Effective project reviews are about so much more than just the evidence. This extract from Graham Oakes’ book Project Reviews Assurance and Governance, explains the paramount importance of personal credibility and personal judgement. Essentially, if you are going to kill projects in which people have invested their time, effort and reputation, you need the trust and respect of those people, which is something you should deliberately cultivate. Jonathan Norman, Publisher, Taylor and Francis
“It’s hard to kill a project. It brings people face-to-face with the possibility that they aren’t as capable as they thought they were. For some people, it means that they have nothing to show for months or even years of effort. It may damage their reputation in the eyes of their peers and competitors. People may be angry about wasted investment, or scared by the possibility that they’ll lose their job. Even when intellectually we know that we’re managing a portfolio of risky investments, some of which won’t pay off, handling this emotional fallout can be tough.
As a consequence, many organisations are very bad at killing projects. It tends to be a lot easier to let a project drift, consuming budget and resources, than to call a halt. We defer the pain, hoping in the true spirit of Charles Dickens’s Mr Micawber that ‘something will turn up’ (Dickens, 2004) to rescue the project.
This was certainly my experience in the games industry. Intellectually, it was fairly clear that our projects fell into three classes:
- Hits: Perhaps 10 percent of the portfolio, or six games out of the 60 under development at any time, would be outrageous successes. These would deliver returns on investment of 200 percent or more.

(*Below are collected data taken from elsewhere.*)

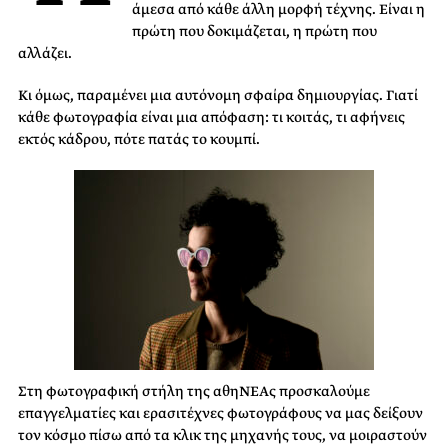
άμεσα από κάθε άλλη μορφή τέχνης. Είναι η
πρώτη που δοκιμάζεται, η πρώτη που
αλλάζει.
Κι όμως, παραμένει μια αυτόνομη σφαίρα δημιουργίας. Γιατί
κάθε φωτογραφία είναι μια απόφαση: τι κοιτάς, τι αφήνεις
εκτός κάδρου, πότε πατάς το κουμπί.
Στη φωτογραφική στήλη της αθηΝΕΑς προσκαλούμε
επαγγελματίες και ερασιτέχνες φωτογράφους να μας δείξουν
τον κόσμο πίσω από τα κλικ της μηχανής τους, να μοιραστούν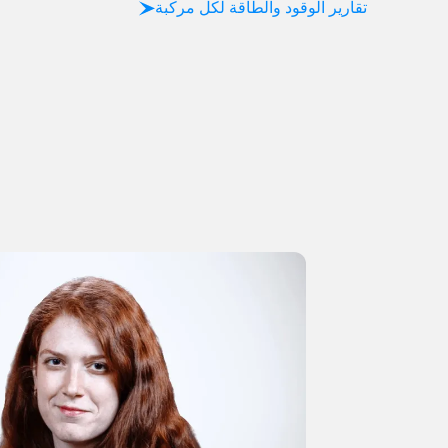
تقارير الوقود والطاقة لكل مركبة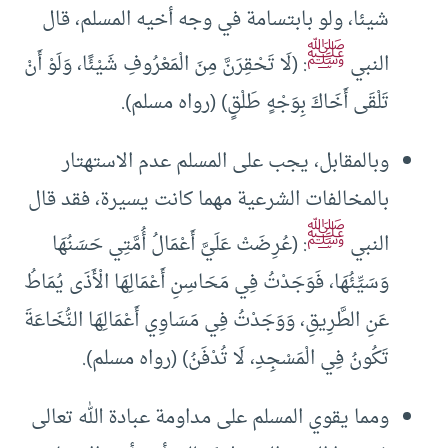
شيئا، ولو بابتسامة في وجه أخيه المسلم، قال
ﷺ
النبي
: (لَا تَحْقِرَنَّ مِنَ الْمَعْرُوفِ شَيْئًا، وَلَوْ أَنْ
تَلْقَى أَخَاكَ بِوَجْهٍ طَلْقٍ) (رواه مسلم).
وبالمقابل، يجب على المسلم عدم الاستهتار
بالمخالفات الشرعية مهما كانت يسيرة، فقد قال
ﷺ
النبي
: (عُرِضَتْ عَلَيَّ أَعْمَالُ أُمَّتِي حَسَنُهَا
وَسَيِّئُهَا، فَوَجَدْتُ فِي مَحَاسِنِ أَعْمَالِهَا الْأَذَى يُمَاطُ
عَنِ الطَّرِيقِ، وَوَجَدْتُ فِي مَسَاوِي أَعْمَالِهَا النُّخَاعَةَ
تَكُونُ فِي الْمَسْجِدِ، لَا تُدْفَنُ) (رواه مسلم).
ومما يقوي المسلم على مداومة عبادة الله تعالى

- Break even: The next 80 percent of the portfolio would eventually deliver a credible but not especially noteworthy game. On average, such games might cover their development costs, give or take a little.
- Disasters: The final six projects would never deliver anything credible. Even if they did actually complete the game, it’d be too dire to take to market.

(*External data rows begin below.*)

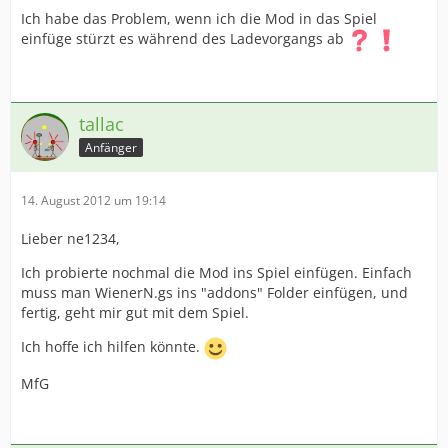
Ich habe das Problem, wenn ich die Mod in das Spiel
einfüge stürzt es während des Ladevorgangs ab
tallac
Anfänger
14. August 2012 um 19:14
Lieber ne1234,
Ich probierte nochmal die Mod ins Spiel einfügen. Einfach
muss man WienerN.gs ins "addons" Folder einfügen, und
fertig, geht mir gut mit dem Spiel.
Ich hoffe ich hilfen könnte.
MfG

In such an environment, there’s a clear path to business success: maximize your marketing investment in the hits, tweak the break-even projects to improve quality and reduce costs, and kill the disasters as quickly as possible.

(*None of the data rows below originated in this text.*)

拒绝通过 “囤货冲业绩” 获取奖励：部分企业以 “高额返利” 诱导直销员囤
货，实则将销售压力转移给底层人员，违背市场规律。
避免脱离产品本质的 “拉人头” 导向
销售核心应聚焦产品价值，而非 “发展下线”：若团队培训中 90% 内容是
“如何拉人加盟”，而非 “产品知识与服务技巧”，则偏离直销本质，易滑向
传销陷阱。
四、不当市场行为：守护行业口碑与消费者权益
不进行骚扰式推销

As project reviewers, we could do little to help recognize the hits. (Fortunately, decisions on marketing investment could be deferred until well into development.) We could, however, recognize several signs of incipient disaster. Some projects would regularly defer deliverables, pushing milestones later and later into the schedule. They’d showcase the same artwork month after month. The project team might gradually lose all sense of urgency and purpose, or it might operate in a constant state of adrenaline and firefighting. Either way, their ability to take action to improve the project would be seriously impaired. Some projects eventually delivered a credible game despite all these signs, but many didn’t.
We found it very hard to deal with these projects. Their executive owners were in fierce competition with each other, so they tended to become very defensive whenever someone raised questions about one of ‘their’ projects. If we called attention to a project before we had clear evidence that it was in trouble, we created a standoff. The project owner would defend the project vigorously, building an entrenched position that meant we would ultimately need even more evidence before gaining their commitment to reshape or kill the project. In the meantime, dealing with such a combative project owner could be very stressful for the review team.
After we went round this loop a number of times, we learned to spend several months building a clear case before we called for action. This case might, for example, include independent quality reviews of the game’s code and artwork, or examples of three or more status reports all claiming the same deliverables as evidence of progress. It could be frustrating to see a project burning money while we painstakingly gathered evidence, but it was necessary.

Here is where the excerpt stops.